Velazco M. R., R. Montero, E. Rojas, M. E. Gonsebatt, M. Sordo, A. Piñeyro and P. Ostrosky-Wegman.  1996. Genotoxic effects of Karwinskia humboldtiana toxin T-514 in peripheral blood lymphocytes. Anticancer Drugs 7(6): 710-715. “Toxicity by Karwinskia humboldtiana, a Rhamnaceae plant, has been assessed in a number of studies. Four dimmeric anthracenones, named T-496, T-514, T-516 and T-544 for their molecular weight, have been isolated from this plant. T-514, in particular, has been shown to be toxic to liver and lung as well as to tumoral cell lines, preferentially to those from liver tumors. For this reason it has been suggested that the toxin could be used as an antineoplastic agent. The present study was performed to characterize the biological activity of T-514 as a potential cytostatic and genotoxic agent. Peripheral blood lymphocytes in culture were used as a test system, where chromosomal aberrations and sister chromatid exchanges were scored in order to evaluate genotoxicity, and mitotic index and cell proliferation kinetics were used as parameters for cytostatic and cytotoxic ability. Genotoxicity to lymphocytes was negative. However, proliferation was affected by the toxin, demonstrating a cytostatic activity independent of genotoxic damage.

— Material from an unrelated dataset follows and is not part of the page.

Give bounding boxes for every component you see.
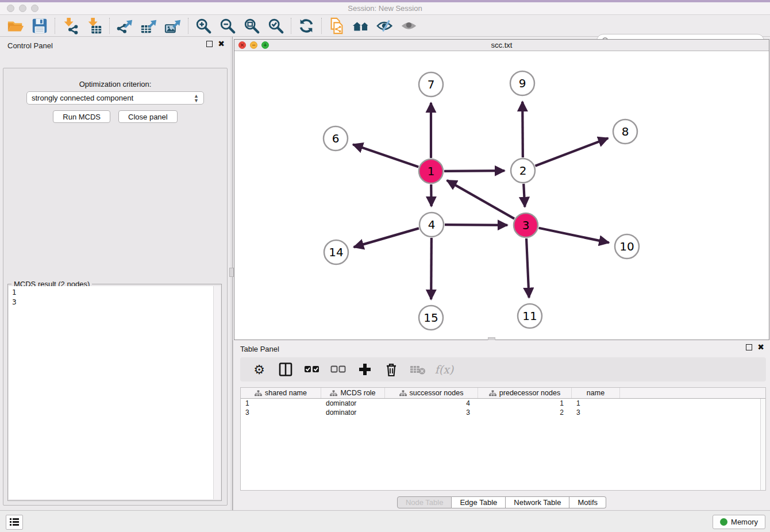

Waksman N., G. Benavides-Cortez and V. Rivas-Galindo.  1999. Biologically active anthracenones from roots of Karwinskia parvifolia. Phytochemistry 50(6):1041–1046. “Tullidinol, a neurotoxin isolated from fruits and roots of several Karwinskia species, was resolved for the first time into two stereoisomers. This was achieved by means of preparative HPLC from roots of Karwinskia parvifolia. Structural assignments were made on the basis of spectroscopic data, including long range correlations as well as geometry optimization by means of semi-empirical methods.”